Once you find the line below that has "related to advertising like cookies on web or", output it and every line after it exactly, stopping after the line that has "schnell und fachgerecht helfen!", with no pictures.

Dataset records:
============================================================

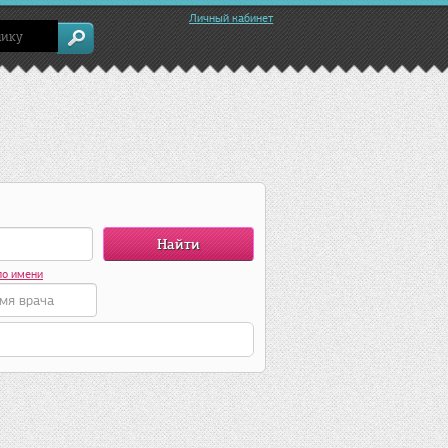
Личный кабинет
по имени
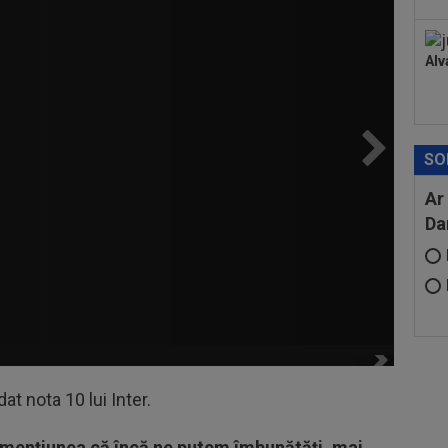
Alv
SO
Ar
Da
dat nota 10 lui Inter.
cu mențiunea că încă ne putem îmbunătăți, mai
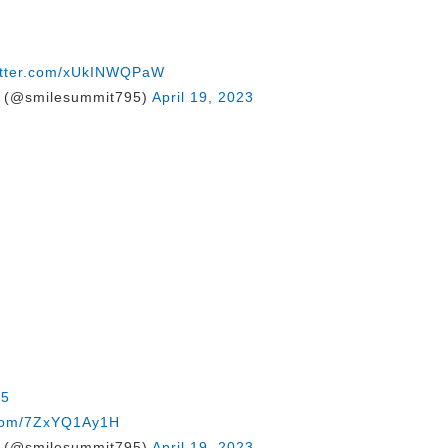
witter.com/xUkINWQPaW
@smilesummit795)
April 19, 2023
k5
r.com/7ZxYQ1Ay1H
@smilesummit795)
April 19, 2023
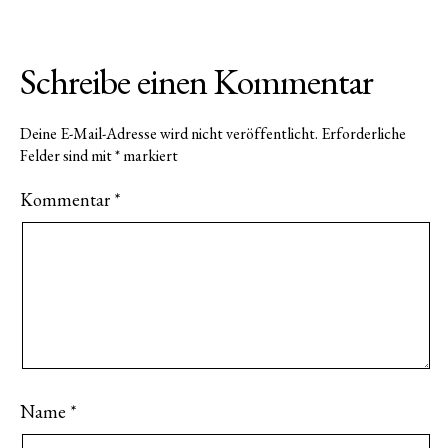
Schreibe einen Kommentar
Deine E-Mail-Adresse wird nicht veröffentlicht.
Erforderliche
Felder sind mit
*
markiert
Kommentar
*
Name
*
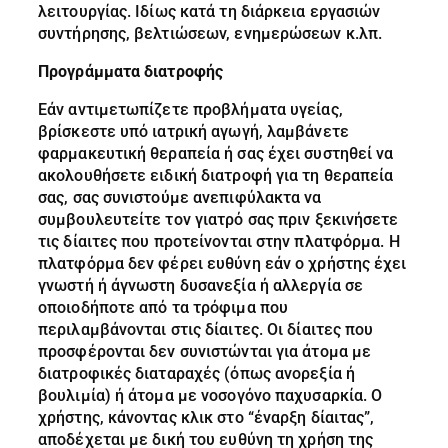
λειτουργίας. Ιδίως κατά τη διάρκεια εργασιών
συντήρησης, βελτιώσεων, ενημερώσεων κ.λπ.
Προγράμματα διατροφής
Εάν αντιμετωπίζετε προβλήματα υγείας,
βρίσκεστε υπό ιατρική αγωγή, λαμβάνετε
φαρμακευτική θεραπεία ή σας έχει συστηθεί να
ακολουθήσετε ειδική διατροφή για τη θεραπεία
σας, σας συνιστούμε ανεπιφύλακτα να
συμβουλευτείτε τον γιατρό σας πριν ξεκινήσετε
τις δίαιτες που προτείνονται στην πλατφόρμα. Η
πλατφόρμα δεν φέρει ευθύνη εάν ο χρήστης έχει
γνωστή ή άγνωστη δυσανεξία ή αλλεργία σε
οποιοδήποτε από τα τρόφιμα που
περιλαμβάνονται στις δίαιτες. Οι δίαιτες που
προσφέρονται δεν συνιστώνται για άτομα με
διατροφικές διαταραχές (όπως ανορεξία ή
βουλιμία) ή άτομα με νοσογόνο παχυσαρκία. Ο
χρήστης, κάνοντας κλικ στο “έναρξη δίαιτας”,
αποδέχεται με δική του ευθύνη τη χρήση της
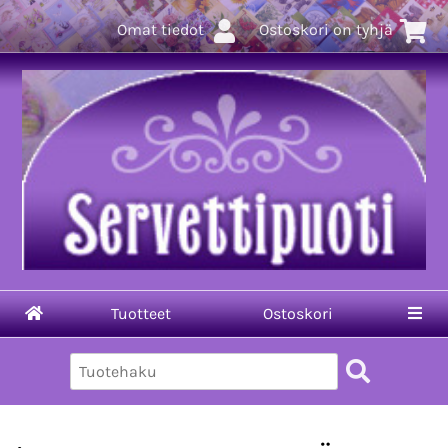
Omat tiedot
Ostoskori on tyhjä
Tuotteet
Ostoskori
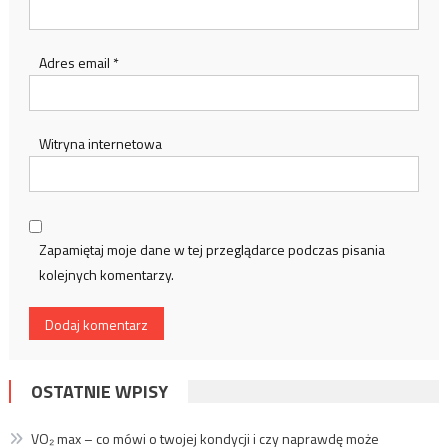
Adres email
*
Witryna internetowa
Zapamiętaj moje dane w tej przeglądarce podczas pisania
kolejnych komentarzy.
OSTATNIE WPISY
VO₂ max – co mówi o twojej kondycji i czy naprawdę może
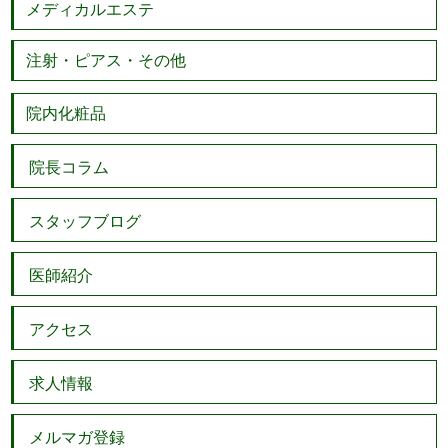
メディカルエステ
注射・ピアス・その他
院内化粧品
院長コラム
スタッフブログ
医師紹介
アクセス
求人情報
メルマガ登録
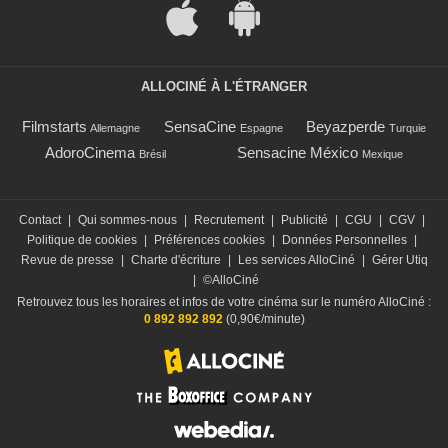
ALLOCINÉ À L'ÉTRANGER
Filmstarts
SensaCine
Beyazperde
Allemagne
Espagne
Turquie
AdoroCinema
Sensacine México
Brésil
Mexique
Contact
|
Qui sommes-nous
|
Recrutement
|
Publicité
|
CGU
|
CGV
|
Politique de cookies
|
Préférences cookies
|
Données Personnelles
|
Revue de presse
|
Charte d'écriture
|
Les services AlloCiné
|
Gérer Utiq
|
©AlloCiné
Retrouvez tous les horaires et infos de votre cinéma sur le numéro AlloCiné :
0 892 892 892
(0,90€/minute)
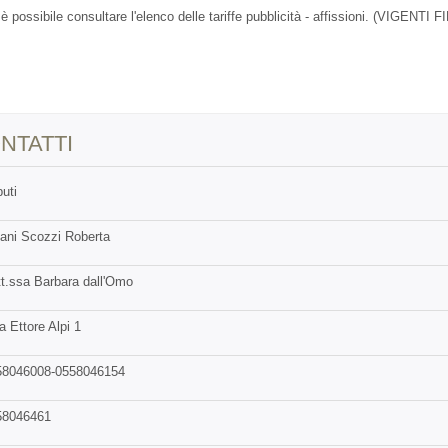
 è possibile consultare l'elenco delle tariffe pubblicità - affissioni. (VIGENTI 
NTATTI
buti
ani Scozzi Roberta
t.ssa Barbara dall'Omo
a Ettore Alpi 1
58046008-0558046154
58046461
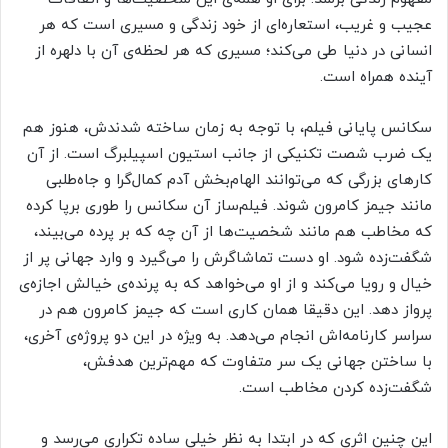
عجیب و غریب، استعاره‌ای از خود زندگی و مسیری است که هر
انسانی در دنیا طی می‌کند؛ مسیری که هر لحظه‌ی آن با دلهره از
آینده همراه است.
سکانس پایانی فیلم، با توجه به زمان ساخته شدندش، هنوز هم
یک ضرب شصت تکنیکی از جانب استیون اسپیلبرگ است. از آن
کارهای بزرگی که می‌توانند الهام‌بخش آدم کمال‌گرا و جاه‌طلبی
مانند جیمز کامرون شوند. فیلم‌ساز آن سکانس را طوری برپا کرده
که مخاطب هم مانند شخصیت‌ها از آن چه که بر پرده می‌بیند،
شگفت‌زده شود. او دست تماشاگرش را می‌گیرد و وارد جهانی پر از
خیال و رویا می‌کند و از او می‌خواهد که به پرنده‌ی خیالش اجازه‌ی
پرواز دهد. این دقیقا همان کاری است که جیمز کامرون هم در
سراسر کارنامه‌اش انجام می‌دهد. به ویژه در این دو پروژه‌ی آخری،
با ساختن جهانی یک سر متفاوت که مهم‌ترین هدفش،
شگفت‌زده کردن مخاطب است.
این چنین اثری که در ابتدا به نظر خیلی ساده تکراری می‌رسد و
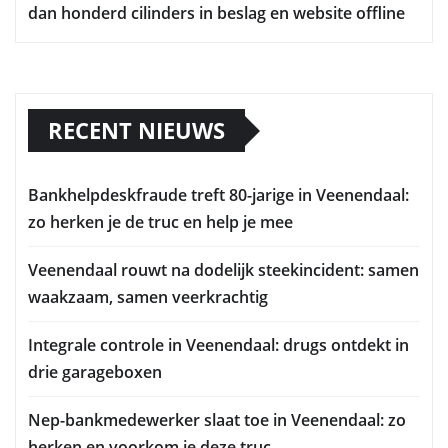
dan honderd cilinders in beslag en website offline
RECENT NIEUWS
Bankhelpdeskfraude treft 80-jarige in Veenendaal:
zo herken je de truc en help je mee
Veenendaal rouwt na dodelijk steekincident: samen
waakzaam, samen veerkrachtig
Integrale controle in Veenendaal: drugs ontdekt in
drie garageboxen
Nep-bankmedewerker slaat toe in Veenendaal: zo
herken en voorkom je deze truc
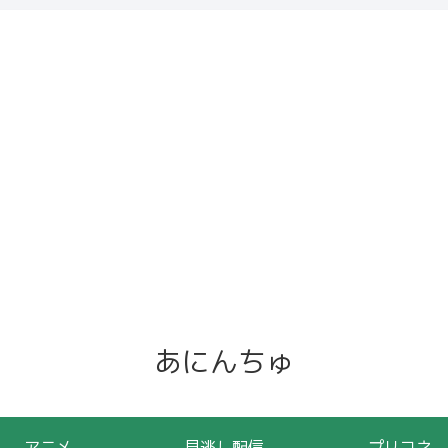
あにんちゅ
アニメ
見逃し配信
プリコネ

============================================================

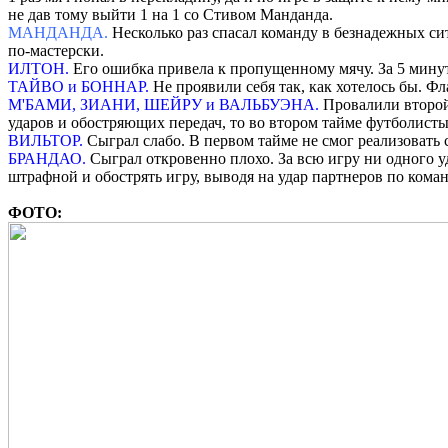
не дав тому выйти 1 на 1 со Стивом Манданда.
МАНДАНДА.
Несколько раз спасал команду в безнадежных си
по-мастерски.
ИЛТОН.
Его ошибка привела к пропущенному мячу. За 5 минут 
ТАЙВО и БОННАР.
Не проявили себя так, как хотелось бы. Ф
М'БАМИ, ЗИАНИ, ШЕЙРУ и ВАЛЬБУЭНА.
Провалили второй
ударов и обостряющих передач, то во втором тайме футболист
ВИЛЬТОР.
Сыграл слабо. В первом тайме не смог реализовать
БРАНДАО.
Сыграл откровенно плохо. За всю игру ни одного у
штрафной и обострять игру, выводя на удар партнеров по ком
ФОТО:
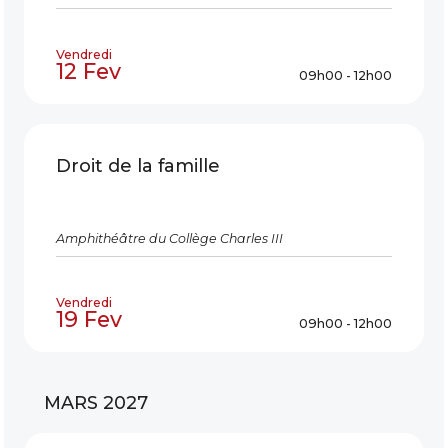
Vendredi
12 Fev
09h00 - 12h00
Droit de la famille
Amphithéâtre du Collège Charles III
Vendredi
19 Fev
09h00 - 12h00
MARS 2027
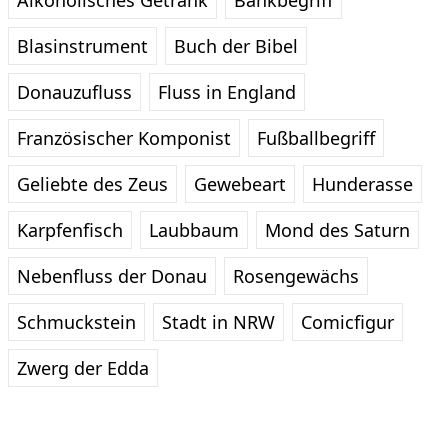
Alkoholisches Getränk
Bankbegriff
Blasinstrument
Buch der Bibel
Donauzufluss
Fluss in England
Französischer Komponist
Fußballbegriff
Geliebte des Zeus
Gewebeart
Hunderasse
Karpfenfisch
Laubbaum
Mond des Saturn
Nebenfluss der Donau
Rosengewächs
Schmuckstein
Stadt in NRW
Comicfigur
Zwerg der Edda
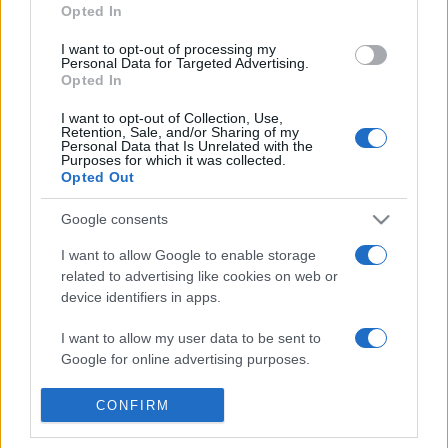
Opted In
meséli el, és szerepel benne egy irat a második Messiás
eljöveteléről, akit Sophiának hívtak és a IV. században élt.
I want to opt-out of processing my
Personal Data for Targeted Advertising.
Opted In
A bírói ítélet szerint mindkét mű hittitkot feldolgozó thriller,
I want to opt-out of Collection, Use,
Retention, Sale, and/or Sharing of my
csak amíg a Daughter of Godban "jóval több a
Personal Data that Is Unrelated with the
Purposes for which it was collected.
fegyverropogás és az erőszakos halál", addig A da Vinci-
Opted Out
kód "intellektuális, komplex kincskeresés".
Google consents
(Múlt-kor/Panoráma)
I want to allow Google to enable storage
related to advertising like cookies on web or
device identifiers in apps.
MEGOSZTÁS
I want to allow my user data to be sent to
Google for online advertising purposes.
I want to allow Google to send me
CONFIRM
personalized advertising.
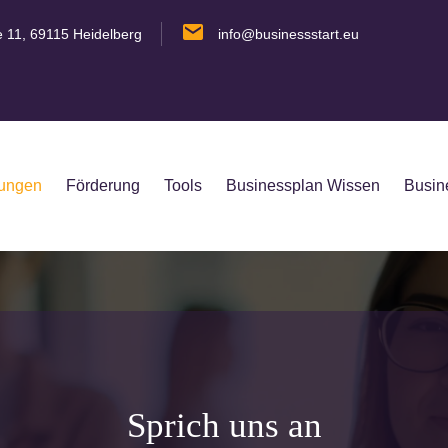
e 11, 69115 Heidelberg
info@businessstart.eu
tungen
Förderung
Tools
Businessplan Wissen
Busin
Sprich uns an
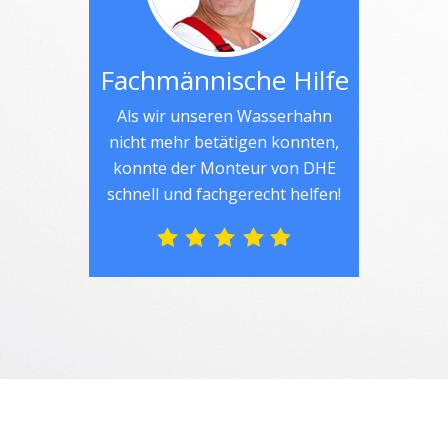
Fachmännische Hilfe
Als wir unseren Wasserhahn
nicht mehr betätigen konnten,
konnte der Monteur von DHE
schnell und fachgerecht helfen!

============================================================

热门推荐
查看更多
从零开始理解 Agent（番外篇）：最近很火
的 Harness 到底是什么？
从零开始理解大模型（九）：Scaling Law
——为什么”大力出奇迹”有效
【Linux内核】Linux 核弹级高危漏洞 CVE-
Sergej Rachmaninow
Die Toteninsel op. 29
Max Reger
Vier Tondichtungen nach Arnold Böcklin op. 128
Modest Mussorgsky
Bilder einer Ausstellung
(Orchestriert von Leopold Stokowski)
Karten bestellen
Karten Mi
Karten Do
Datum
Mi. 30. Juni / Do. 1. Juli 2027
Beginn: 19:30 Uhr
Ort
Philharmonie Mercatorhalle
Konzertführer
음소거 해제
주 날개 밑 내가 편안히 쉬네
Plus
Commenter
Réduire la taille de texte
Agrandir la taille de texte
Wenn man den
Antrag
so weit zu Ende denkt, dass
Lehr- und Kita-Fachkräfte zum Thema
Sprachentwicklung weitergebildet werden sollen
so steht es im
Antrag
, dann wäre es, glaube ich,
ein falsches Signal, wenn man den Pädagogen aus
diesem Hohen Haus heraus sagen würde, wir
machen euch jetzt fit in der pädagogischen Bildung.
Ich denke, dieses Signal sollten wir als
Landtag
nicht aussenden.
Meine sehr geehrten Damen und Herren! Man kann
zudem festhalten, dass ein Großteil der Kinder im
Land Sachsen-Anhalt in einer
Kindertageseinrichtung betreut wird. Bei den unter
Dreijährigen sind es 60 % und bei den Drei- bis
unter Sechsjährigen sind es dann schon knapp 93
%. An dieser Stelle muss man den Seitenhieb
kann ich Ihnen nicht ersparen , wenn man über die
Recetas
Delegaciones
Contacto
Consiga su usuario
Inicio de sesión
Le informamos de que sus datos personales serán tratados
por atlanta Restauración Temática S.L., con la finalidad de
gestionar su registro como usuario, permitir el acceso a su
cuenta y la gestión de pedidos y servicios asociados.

============================================================

§ **ANSWER TO THE EXERCISE**
related to advertising like cookies on web or
device identifiers in apps.
MEGOSZTÁS
I want to allow my user data to be sent to
Google for online advertising purposes.
I want to allow Google to send me
CONFIRM
personalized advertising.
e 11, 69115 Heidelberg
info@businessstart.eu
tungen
Förderung
Tools
Businessplan Wissen
Busin
Sprich uns an
Fachmännische Hilfe
Als wir unseren Wasserhahn
nicht mehr betätigen konnten,
konnte der Monteur von DHE
schnell und fachgerecht helfen!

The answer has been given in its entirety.